Vivian came home before Jeopardy ended, trailed by the scent of ammonia. She sewed at the kitchen table, piecemeal orders from a factory, but lately she had also been cleaning apartments in Riverdale.
“Polly’s not here? No one’s made dinner?”
“We had ham,” Michael said.
“That’s not dinner. Deming, your mother was supposed to get food on the way home.”
“She’s at work,” Deming said.
Vivian opened the refrigerator and shut it. “Fine. I’m taking a shower.”
When Leon returned it was eight o’clock. “Your mother’s supposed to be home already. Guess that new boss made her stay late.” He bought frozen pizzas for dinner, and the sausage balls resembled boils but were oily and delicious. Deming ate three slices. Mama never got bodega pizza.
Leon’s cell phone rang. He took the call in the hallway, and Deming put away the dishes and waited for him to return. “Was that Mama? Can I talk to her?”
“It was her friend Didi.” Leon squeezed his phone in his hand like he was wringing a wet towel.
“Where’s Mama? Are we going to Florida?”
“Away for a few days. Visiting friends.”
“What friends?”
“You don’t know them.”
“Where do they live?”
“It’s late. You should get to sleep.”
Michael was sitting on their bed. “Where’s your mom?” With his glasses off he looked older and thinner, his stare wide, unfocused.

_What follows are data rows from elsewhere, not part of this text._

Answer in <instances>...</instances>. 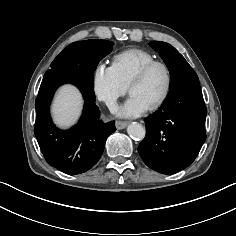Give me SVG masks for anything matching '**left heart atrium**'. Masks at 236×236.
Wrapping results in <instances>:
<instances>
[{"mask_svg":"<svg viewBox=\"0 0 236 236\" xmlns=\"http://www.w3.org/2000/svg\"><path fill=\"white\" fill-rule=\"evenodd\" d=\"M149 106L136 95H130L126 102L119 108L118 115L122 117H137L145 113Z\"/></svg>","mask_w":236,"mask_h":236,"instance_id":"obj_1","label":"left heart atrium"}]
</instances>
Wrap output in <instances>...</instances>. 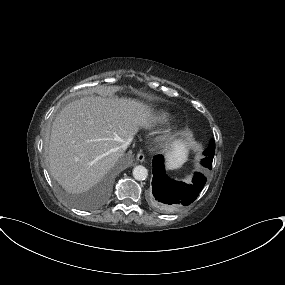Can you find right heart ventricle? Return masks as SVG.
Listing matches in <instances>:
<instances>
[{
  "label": "right heart ventricle",
  "instance_id": "1",
  "mask_svg": "<svg viewBox=\"0 0 285 285\" xmlns=\"http://www.w3.org/2000/svg\"><path fill=\"white\" fill-rule=\"evenodd\" d=\"M170 120V115L165 112L157 113L153 116L152 122L156 125H164Z\"/></svg>",
  "mask_w": 285,
  "mask_h": 285
}]
</instances>
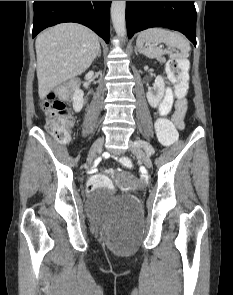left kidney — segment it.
Segmentation results:
<instances>
[{
    "instance_id": "1",
    "label": "left kidney",
    "mask_w": 233,
    "mask_h": 295,
    "mask_svg": "<svg viewBox=\"0 0 233 295\" xmlns=\"http://www.w3.org/2000/svg\"><path fill=\"white\" fill-rule=\"evenodd\" d=\"M165 92V82L162 76L155 79L152 90L146 93L147 100L151 107L156 108L162 100Z\"/></svg>"
}]
</instances>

“Leon says she’s away for a few days.” As Deming got under the blankets he couldn’t shake the feeling that something wasn’t right.

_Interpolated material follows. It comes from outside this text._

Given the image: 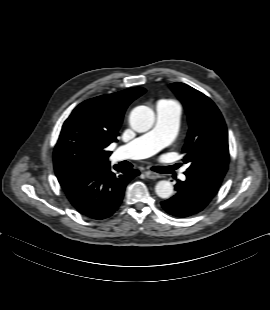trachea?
<instances>
[{"instance_id":"obj_1","label":"trachea","mask_w":270,"mask_h":310,"mask_svg":"<svg viewBox=\"0 0 270 310\" xmlns=\"http://www.w3.org/2000/svg\"><path fill=\"white\" fill-rule=\"evenodd\" d=\"M122 165L127 166V167H131V164L127 161H123ZM167 167L165 166H156L153 168L154 171L159 172V173H164L166 171Z\"/></svg>"}]
</instances>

A WEEK PASSED AND he went to school once. When his mother and Leon had gone to Atlantic City for a night, she had called and reminded him to go to sleep on time, but now he stayed up late, ate M&M’s for breakfast, played hooky with his friend Hung, whose father had died the month before. They watched DVDs in Hung’s apartment on Valentine Avenue for so long they fell asleep and woke up and fell asleep again, cranking the volume until the car chases and gunfire soothed the cold horror skittering inside him. Where was Mama? She had no friends to visit. There was nobody to lie to for the following day’s detention, to hound him about having a plan. Vivian never checked homework; Michael always did his.